The transaction will be completed through a share swap for Al Qudra shares, with the company issuing 210.4 million new shares, expanding its existing share base from 600 million shares to 810.4 million. Following the acquisition, the combined entity will have total assets worth Dh4 billion.

A statement from Al Qudra said that its plan would increase the company’s revenue from “diversified and sustainable sources”.

It said that the deal would be led by the Department of Fin­ance and by First Abu Dhabi Bank, which is the official shareholders’ registrar for both businesses.

Al Qudra is also progressing with plans agreed last year to raise Dh250 million through a convertible bond issue, with the bonds offering a guaranteed annual coupon. The bonds will be listed on the Abu Dhabi Sec­urities Exchange, and the company’s shares will trade on the secondary market.

The decisions were taken at the firm’s annual general meeting, where board directors approved accounts which showed that it increased its net profit by 28 per cent to Dh264m on revenue of about Dh1bn.

Vice-chairman Khalifa Yousef Al Khouri said: “This growth is a testament to our commitment to remain a preferred investment partner as we continue to steadily work towards our objectives.”

The company launched several property projects last year, including the Traditional Souq, a 245,000 square metres development near Sheikh Zayed Grand Mosque containing commercial, cultural and entertainment space including a covered market, a theatre, an arts centre, a hotel and restaurants.

It also launched Al Sadu Towers – a five-tower luxury apartment project offering 1,300 apartments close to the Shams Abu Dhabi complex in Reem Island – and a project containing 2,550 villas known as Barari Al Ain Fayda close to the Jebel Hafeet mountain base.

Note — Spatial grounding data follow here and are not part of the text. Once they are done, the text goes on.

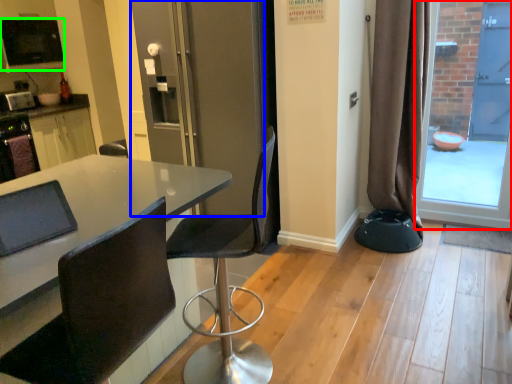 Question: Considering the real-world distances, which object is closest to glass door (highlighted by a red box)? screen door (highlighted by a blue box) or appliance (highlighted by a green box).

Choices:
 (A) screen door
 (B) appliance

Answer: (A) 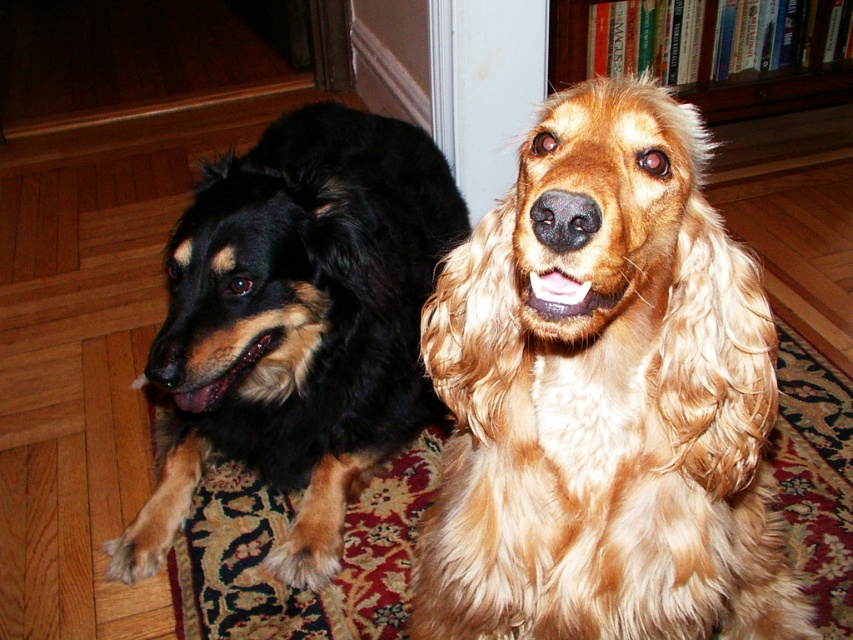 Question: Does golden fur dog at center appear under wooden bookshelf at upper center?

Choices:
 (A) yes
 (B) no

Answer: (A)

Question: Is golden fur dog at center wider than wooden bookshelf at upper center?

Choices:
 (A) yes
 (B) no

Answer: (B)

Question: Which object is positioned closest to the wooden bookshelf at upper center?

Choices:
 (A) golden fur dog at center
 (B) black fur dog at left

Answer: (B)

Question: Among these objects, which one is nearest to the camera?

Choices:
 (A) black fur dog at left
 (B) wooden bookshelf at upper center
 (C) golden fur dog at center

Answer: (C)

Question: Can you confirm if golden fur dog at center is bigger than black fur dog at left?

Choices:
 (A) yes
 (B) no

Answer: (B)

Question: Which of the following is the closest to the observer?

Choices:
 (A) golden fur dog at center
 (B) black fur dog at left

Answer: (A) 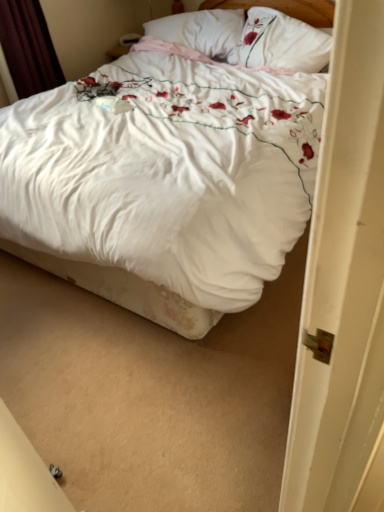 Question: Is white floral duvet at center in front of or behind dark red velvet curtain at upper left in the image?

Choices:
 (A) behind
 (B) front

Answer: (B)

Question: Is white floral duvet at center bigger or smaller than dark red velvet curtain at upper left?

Choices:
 (A) big
 (B) small

Answer: (A)

Question: Based on their relative distances, which object is nearer to the white soft pillow at upper center, which appears as the second pillow when viewed from the right?

Choices:
 (A) white floral duvet at center
 (B) dark red velvet curtain at upper left
 (C) white floral pillow at upper center, which ranks as the second pillow in left-to-right order

Answer: (C)

Question: Which is nearer to the white soft pillow at upper center, which appears as the second pillow when viewed from the right?

Choices:
 (A) white floral pillow at upper center, placed as the first pillow when sorted from right to left
 (B) white floral duvet at center
 (C) dark red velvet curtain at upper left

Answer: (A) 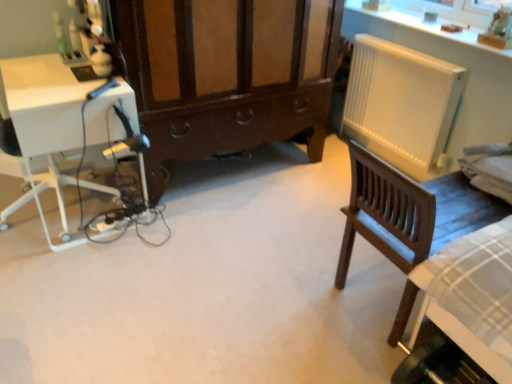 I want to click on vacant space that's between brown wood cabinet at center and white plastic computer desk at left, so click(222, 201). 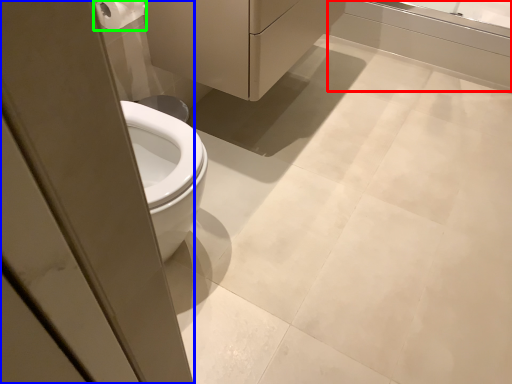 Question: Which object is positioned farthest from bath (highlighted by a red box)? Select from screen door (highlighted by a blue box) and toilet paper (highlighted by a green box).

Choices:
 (A) screen door
 (B) toilet paper

Answer: (A) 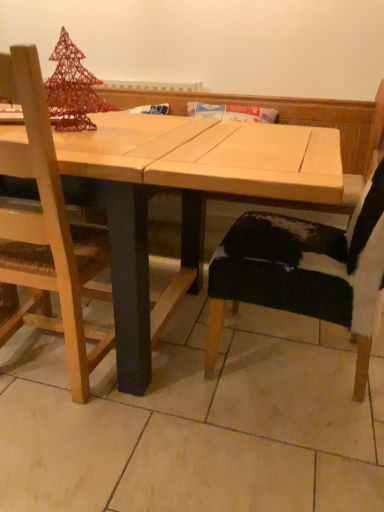 Question: Is natural wood table at center further to camera compared to wooden chair at left, positioned as the 2th chair in right-to-left order?

Choices:
 (A) no
 (B) yes

Answer: (B)

Question: From the image's perspective, is natural wood table at center located above wooden chair at left, positioned as the 2th chair in right-to-left order?

Choices:
 (A) yes
 (B) no

Answer: (A)

Question: Is natural wood table at center looking in the opposite direction of wooden chair at left, marked as the 1th chair in a left-to-right arrangement?

Choices:
 (A) no
 (B) yes

Answer: (B)

Question: Is natural wood table at center shorter than wooden chair at left, marked as the 1th chair in a left-to-right arrangement?

Choices:
 (A) no
 (B) yes

Answer: (B)

Question: Considering the relative sizes of natural wood table at center and wooden chair at left, marked as the 1th chair in a left-to-right arrangement, in the image provided, is natural wood table at center bigger than wooden chair at left, marked as the 1th chair in a left-to-right arrangement,?

Choices:
 (A) yes
 (B) no

Answer: (A)

Question: Is wooden chair at left, positioned as the 2th chair in right-to-left order, surrounded by natural wood table at center?

Choices:
 (A) yes
 (B) no

Answer: (A)

Question: Does natural wood table at center have a lesser width compared to cowhide black chair at lower right, arranged as the 2th chair when viewed from the left?

Choices:
 (A) no
 (B) yes

Answer: (A)

Question: Does natural wood table at center lie behind cowhide black chair at lower right, arranged as the 2th chair when viewed from the left?

Choices:
 (A) no
 (B) yes

Answer: (B)

Question: Does natural wood table at center appear on the right side of cowhide black chair at lower right, arranged as the 2th chair when viewed from the left?

Choices:
 (A) yes
 (B) no

Answer: (B)

Question: Is natural wood table at center directly adjacent to cowhide black chair at lower right, acting as the first chair starting from the right?

Choices:
 (A) yes
 (B) no

Answer: (B)

Question: Considering the relative sizes of natural wood table at center and cowhide black chair at lower right, acting as the first chair starting from the right, in the image provided, is natural wood table at center smaller than cowhide black chair at lower right, acting as the first chair starting from the right,?

Choices:
 (A) no
 (B) yes

Answer: (A)

Question: Considering the relative sizes of natural wood table at center and cowhide black chair at lower right, arranged as the 2th chair when viewed from the left, in the image provided, is natural wood table at center bigger than cowhide black chair at lower right, arranged as the 2th chair when viewed from the left,?

Choices:
 (A) no
 (B) yes

Answer: (B)

Question: Does wooden chair at left, positioned as the 2th chair in right-to-left order, have a greater height compared to natural wood table at center?

Choices:
 (A) yes
 (B) no

Answer: (A)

Alongside its real estate projects, the company has investments in an array of other businesses, including a manpower firm, a sports management business and a public relations company, among others.

A report on Abu Dhabi’s residential market published this month by JLL found that almost half of all of the residential units in the pipeline are in the “new island communities” of Reem Island, Saadiyat Island, Yas Island and Al Raha Beach.

It said that completion levels remain fairly low, however, with only 3,100 homes handed over in Abu Dhabi last year (bringing the total to 248,000), and although 5,000 are scheduled to complete this year, handover of much of this is expected to be delayed.

“Since 2015 annual supply completions have dropped to long-term lows as the market adjusted, liquidity tightened, developers became more cautious and due to the impact of tightened planning policy and the new real estate regulations,” explained David Dudley, the head of JLL’s Abu Dhabi office. “This reduction in annual supply completions is welcomed at a time of weaker demand.”